=== DATA EXTRACTS ===
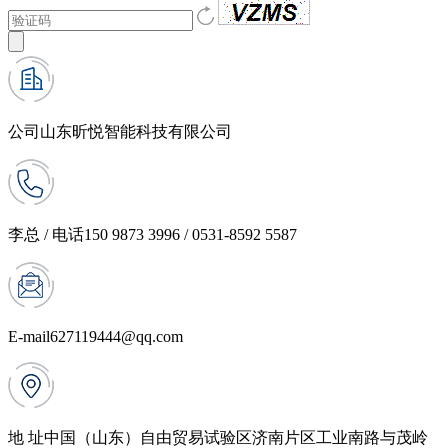
公司
山东昕悦智能科技有限公司
李总 / 电话
150 9873 3996 / 0531-8592 5587
E-mail
627119444@qq.com
地 址
中国（山东）自由贸易试验区济南片区工业南路与茂岭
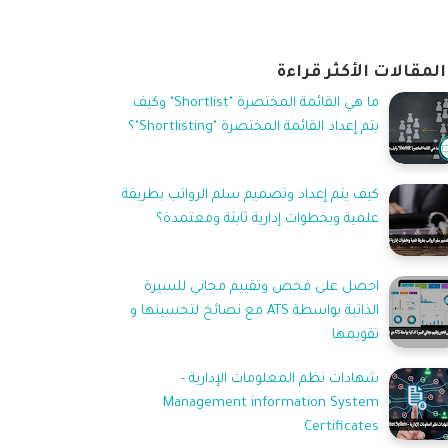
المقالات الأكثر قراءة
ما هي القائمة المختصرة "Shortlist" وكيف
يتم إعداد القائمة المختصرة "Shortlisting"؟
كيف يتم إعداد وتصميم سلم الرواتب بطريقة
علمية وبخطوات إدارية ثابتة ومعتمدة؟
احصل على فحص وتقييم مجاني للسيرة
الذاتية بواسطة ATS مع نصائح لتحسينها و
تقويمها
شهادات نظم المعلومات الإدارية -
Management information System
Certificates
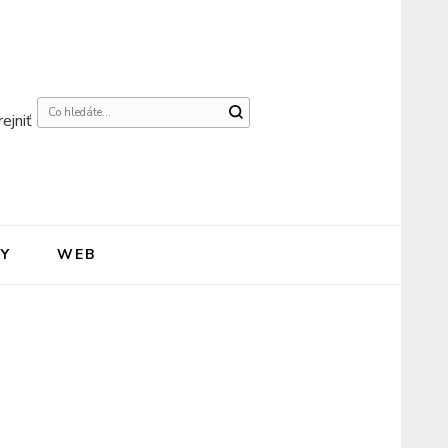
Hledáte
ejniť
něco
?
Y
WEB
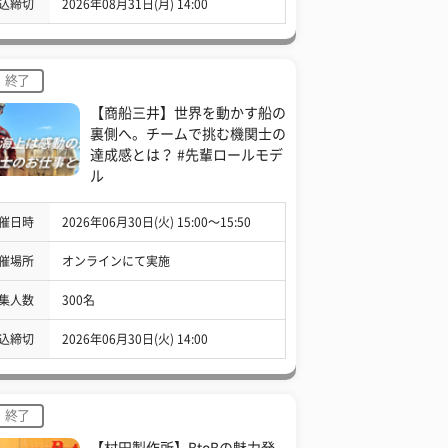
込締切
2026年08月31日(月) 14:00
終了
【商船三井】世界を動かす船の
裏側へ。チームで挑む機関士の
達成感とは？ #先輩ロールモデ
ル
催日時
2026年06月30日(火) 15:00〜15:50
催場所
オンラインにて実施
集人数
300名
込締切
2026年06月30日(火) 14:00
終了
【村田製作所】BtoBの魅力発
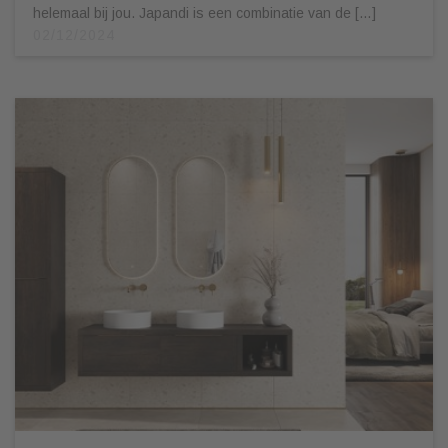
helemaal bij jou. Japandi is een combinatie van de […]
02/12/2024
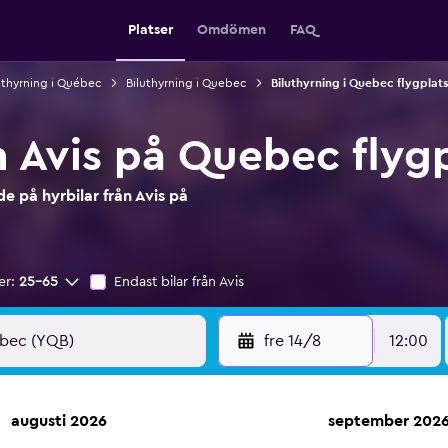
Platser
Omdömen
FAQ
uthyrning i Québec
Biluthyrning i Quebec
Biluthyrning i Quebec flygplats
n Avis på Quebec flyg
 på hyrbilar från Avis på
er:
25-65
Endast bilar från Avis
fre 14/8
12:00
augusti 2026
september 202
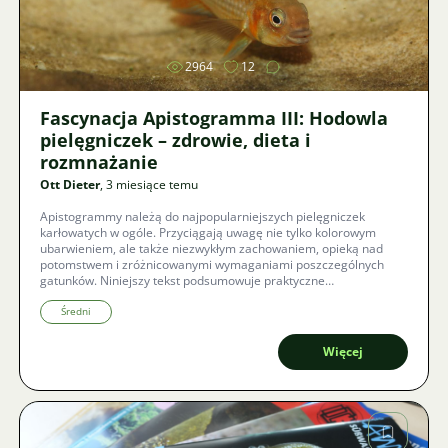
Zdjęcie
2964
12
Fascynacja Apistogramma III: Hodowla
pielęgniczek – zdrowie, dieta i
rozmnażanie
Ott Dieter
, 3 miesiące temu
Apistogrammy należą do najpopularniejszych pielęgniczek
karłowatych w ogóle. Przyciągają uwagę nie tylko kolorowym
ubarwieniem, ale także niezwykłym zachowaniem, opieką nad
potomstwem i zróżnicowanymi wymaganiami poszczególnych
gatunków. Niniejszy tekst podsumowuje praktyczne
doświadczenia w ich hodowli, profilaktyce chorób, rozmnażaniu i
żywieniu, pokazując, dlaczego pielęgniczki są tak atrakcyjne dla
Średni
akwarystów.
Więcej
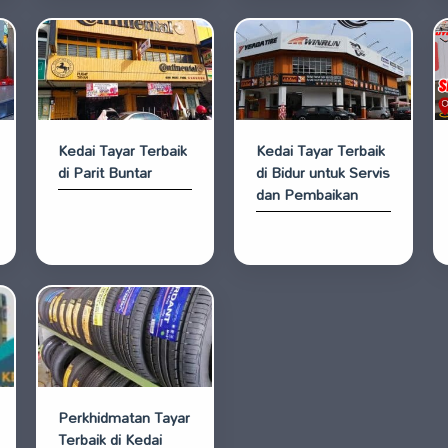
Kedai Tayar Terbaik
Kedai Tayar Terbaik
di Parit Buntar
di Bidur untuk Servis
dan Pembaikan
Perkhidmatan Tayar
Terbaik di Kedai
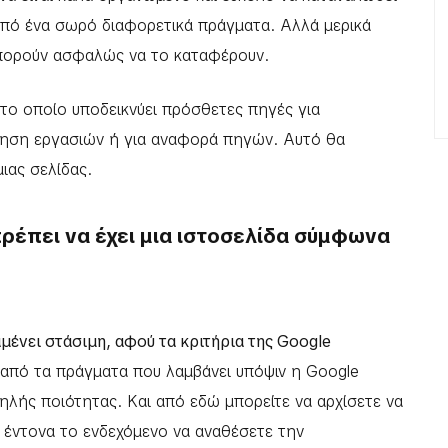
 από ένα σωρό διαφορετικά πράγματα. Αλλά μερικά
πορούν ασφαλώς να το καταφέρουν.
 το οποίο υποδεικνύει πρόσθετες πηγές για
ηση εργασιών ή για αναφορά πηγών. Αυτό θα
ιας σελίδας.
πρέπει να έχει μια ιστοσελίδα σύμφωνα
αμένει στάσιμη, αφού τα κριτήρια της Google
 από τα πράγματα που λαμβάνει υπόψιν η Google
μηλής ποιότητας. Kαι από εδώ μπορείτε να αρχίσετε να
 έντονα το ενδεχόμενο να αναθέσετε την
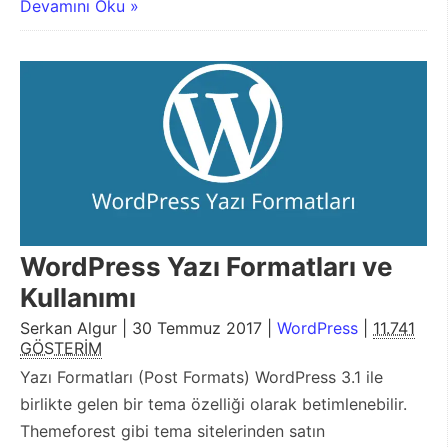
Devamını Oku »
WordPress Yazı Formatları ve
Kullanımı
Serkan Algur | 30 Temmuz 2017 |
WordPress
|
11.741
GÖSTERİM
Yazı Formatları (Post Formats) WordPress 3.1 ile
birlikte gelen bir tema özelliği olarak betimlenebilir.
Themeforest gibi tema sitelerinden satın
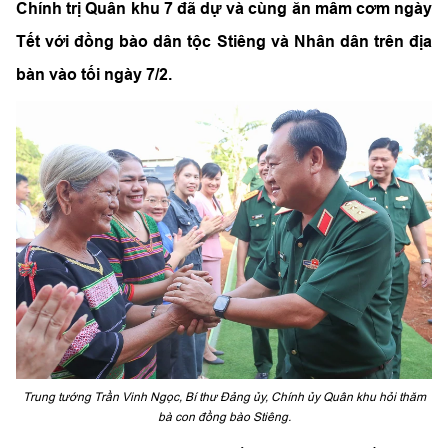
Chính trị Quân khu 7 đã dự và cùng ăn mâm cơm ngày
Tết với đồng bào dân tộc Stiêng và Nhân dân trên địa
bàn vào tối ngày 7/2.
Trung tướng Trần Vinh Ngọc, Bí thư Đảng ủy, Chính ủy Quân khu hỏi thăm
bà con đồng bào Stiêng.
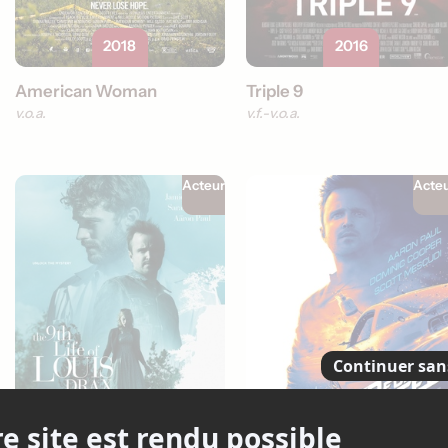
2018
2016
American Woman
Triple 9
v.o.a.
v.f.
v.o.a.
Acteur
Acte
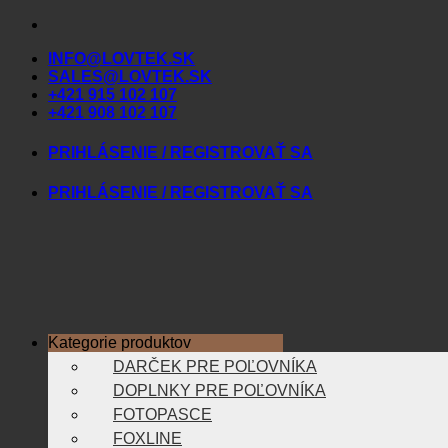
Skip
to
INFO@LOVTEK.SK
content
SALES@LOVTEK.SK
+421 915 102 107
+421 908 102 107
PRIHLÁSENIE / REGISTROVAŤ SA
PRIHLÁSENIE / REGISTROVAŤ SA
Kategorie produktov
DARČEK PRE POĽOVNÍKA
DOPLNKY PRE POĽOVNÍKA
FOTOPASCE
FOXLINE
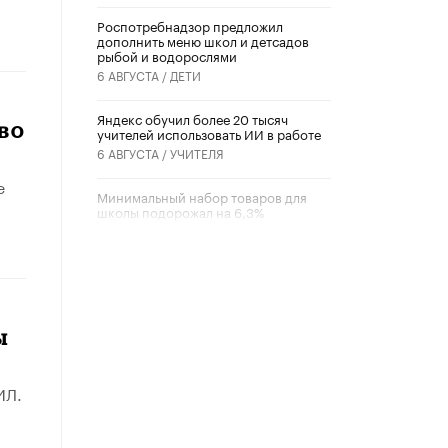
Роспотребнадзор предложил
дополнить меню школ и детсадов
рыбой и водорослями
6 АВГУСТА /
ДЕТИ
​Яндекс обучил более 20 тысяч
во
учителей использовать ИИ в работе
6 АВГУСТА /
УЧИТЕЛЯ
е
Минимальный набор товаров для
школы подорожал на 6,3%
5 АВГУСТА /
ШКОЛЬНИКИ
Вышел в свет новый номер научно-
публицистического журнала
«Образовательная политика» № 2
(2026)
ы
3 ИЮЛЯ /
АНОНС
Школьники и студенты Москвы
ИЛ.
почтили память героев Великой
Отечественной войны
22 ИЮНЯ /
ГОРОДСКОЕ ОБРАЗОВАНИЕ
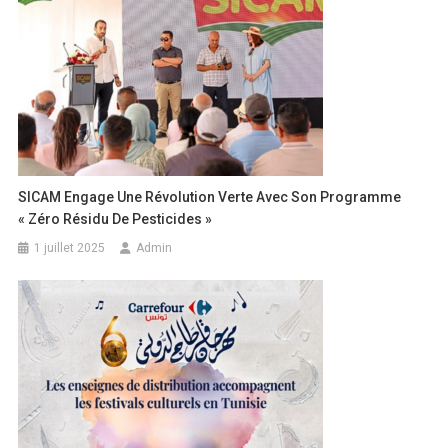
SICAM Engage Une Révolution Verte Avec Son Programme
« Zéro Résidu De Pesticides »
1 juillet 2025
Admin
===
**WHAT YOU SHOULD DO**
Please state how many lines in the listing above hold the string "Biluthyrning", and nothing more.

**ANSWER BOX**
2